### Task item
Write out, word for word, every line from the one containing "same people as" through the final line of the records.

### Given information
= Beginning of Section =

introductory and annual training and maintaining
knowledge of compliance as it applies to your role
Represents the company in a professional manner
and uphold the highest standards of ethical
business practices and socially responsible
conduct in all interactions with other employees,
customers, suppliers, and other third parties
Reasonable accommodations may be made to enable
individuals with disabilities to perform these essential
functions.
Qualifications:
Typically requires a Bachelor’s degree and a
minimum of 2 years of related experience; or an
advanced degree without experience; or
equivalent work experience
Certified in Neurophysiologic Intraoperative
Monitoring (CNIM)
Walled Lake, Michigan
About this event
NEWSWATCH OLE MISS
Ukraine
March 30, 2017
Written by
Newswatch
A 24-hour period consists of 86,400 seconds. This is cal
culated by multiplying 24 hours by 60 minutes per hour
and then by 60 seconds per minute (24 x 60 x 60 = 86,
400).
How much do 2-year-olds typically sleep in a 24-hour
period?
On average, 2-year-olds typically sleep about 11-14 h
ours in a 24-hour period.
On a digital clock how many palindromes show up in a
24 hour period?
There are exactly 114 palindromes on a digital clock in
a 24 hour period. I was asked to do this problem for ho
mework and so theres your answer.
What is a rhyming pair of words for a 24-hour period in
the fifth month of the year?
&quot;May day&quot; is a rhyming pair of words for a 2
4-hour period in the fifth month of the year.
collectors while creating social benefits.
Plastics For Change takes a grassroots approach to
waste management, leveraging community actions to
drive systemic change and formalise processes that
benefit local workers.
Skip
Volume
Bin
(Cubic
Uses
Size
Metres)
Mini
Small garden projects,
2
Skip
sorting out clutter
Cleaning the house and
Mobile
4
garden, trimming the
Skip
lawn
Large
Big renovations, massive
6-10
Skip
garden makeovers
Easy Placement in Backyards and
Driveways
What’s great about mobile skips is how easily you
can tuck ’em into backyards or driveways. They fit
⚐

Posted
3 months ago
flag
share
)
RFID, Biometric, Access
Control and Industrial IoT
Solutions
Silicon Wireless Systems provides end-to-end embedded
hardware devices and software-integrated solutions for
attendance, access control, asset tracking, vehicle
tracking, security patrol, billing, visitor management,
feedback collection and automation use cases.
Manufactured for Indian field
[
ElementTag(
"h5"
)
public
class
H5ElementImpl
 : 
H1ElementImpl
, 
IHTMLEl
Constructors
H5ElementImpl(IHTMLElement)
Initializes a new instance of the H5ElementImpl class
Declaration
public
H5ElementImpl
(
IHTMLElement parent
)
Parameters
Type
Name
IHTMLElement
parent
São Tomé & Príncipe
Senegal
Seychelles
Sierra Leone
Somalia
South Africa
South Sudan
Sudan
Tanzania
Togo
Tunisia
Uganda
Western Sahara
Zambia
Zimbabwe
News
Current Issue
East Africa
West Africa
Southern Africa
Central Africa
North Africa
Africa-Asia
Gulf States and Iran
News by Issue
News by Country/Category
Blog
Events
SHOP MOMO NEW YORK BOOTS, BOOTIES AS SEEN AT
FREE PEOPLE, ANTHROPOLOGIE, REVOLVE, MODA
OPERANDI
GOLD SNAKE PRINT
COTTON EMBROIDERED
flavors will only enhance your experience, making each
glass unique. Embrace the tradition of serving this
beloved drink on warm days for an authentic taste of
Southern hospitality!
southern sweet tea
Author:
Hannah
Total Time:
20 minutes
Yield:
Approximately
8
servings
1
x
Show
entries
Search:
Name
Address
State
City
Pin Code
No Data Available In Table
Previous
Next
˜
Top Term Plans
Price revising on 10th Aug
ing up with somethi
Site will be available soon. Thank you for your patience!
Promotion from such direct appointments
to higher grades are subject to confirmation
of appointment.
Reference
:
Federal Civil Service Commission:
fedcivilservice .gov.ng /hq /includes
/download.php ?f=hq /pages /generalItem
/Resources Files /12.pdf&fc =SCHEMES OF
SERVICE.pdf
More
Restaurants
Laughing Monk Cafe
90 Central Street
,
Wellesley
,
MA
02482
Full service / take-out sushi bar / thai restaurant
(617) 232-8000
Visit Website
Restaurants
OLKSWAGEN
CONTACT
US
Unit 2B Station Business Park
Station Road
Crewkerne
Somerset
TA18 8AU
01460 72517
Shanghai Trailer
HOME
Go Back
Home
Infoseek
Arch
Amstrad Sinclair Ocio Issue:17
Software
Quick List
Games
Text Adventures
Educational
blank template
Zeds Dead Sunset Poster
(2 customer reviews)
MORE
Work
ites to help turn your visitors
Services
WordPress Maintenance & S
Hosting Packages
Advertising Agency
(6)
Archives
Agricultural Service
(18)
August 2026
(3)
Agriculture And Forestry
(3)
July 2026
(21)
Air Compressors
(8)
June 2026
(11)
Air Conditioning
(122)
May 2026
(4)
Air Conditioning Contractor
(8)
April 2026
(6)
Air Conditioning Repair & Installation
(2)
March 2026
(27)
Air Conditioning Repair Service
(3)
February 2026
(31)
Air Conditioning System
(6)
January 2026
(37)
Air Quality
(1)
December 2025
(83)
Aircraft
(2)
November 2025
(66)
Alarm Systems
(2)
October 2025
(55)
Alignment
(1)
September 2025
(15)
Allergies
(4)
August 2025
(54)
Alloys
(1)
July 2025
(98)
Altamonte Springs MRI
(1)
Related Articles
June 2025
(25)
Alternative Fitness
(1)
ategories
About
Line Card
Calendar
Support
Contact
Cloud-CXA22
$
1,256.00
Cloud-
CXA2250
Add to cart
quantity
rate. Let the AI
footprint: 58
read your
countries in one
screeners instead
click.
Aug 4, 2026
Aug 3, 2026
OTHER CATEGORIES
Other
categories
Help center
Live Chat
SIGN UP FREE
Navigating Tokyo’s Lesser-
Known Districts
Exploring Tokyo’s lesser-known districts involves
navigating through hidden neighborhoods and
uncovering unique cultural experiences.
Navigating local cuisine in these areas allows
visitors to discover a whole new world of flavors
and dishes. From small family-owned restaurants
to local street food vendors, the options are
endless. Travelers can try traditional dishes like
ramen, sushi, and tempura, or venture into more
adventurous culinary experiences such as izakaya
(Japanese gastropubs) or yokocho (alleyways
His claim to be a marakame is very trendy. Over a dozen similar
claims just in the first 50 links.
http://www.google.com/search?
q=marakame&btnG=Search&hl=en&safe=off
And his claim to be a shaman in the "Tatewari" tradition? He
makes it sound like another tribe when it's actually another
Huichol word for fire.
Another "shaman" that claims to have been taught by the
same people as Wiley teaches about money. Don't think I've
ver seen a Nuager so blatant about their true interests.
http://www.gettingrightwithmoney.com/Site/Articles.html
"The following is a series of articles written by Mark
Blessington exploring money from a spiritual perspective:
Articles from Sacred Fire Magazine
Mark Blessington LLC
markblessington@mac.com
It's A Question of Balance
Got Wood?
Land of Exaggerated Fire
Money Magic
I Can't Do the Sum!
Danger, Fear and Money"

= End of Section =

### Finished exercise
same people as Wiley teaches about money. Don't think I've
ver seen a Nuager so blatant about their true interests.
http://www.gettingrightwithmoney.com/Site/Articles.html
"The following is a series of articles written by Mark
Blessington exploring money from a spiritual perspective:
Articles from Sacred Fire Magazine
Mark Blessington LLC
markblessington@mac.com
It's A Question of Balance
Got Wood?
Land of Exaggerated Fire
Money Magic
I Can't Do the Sum!
Danger, Fear and Money"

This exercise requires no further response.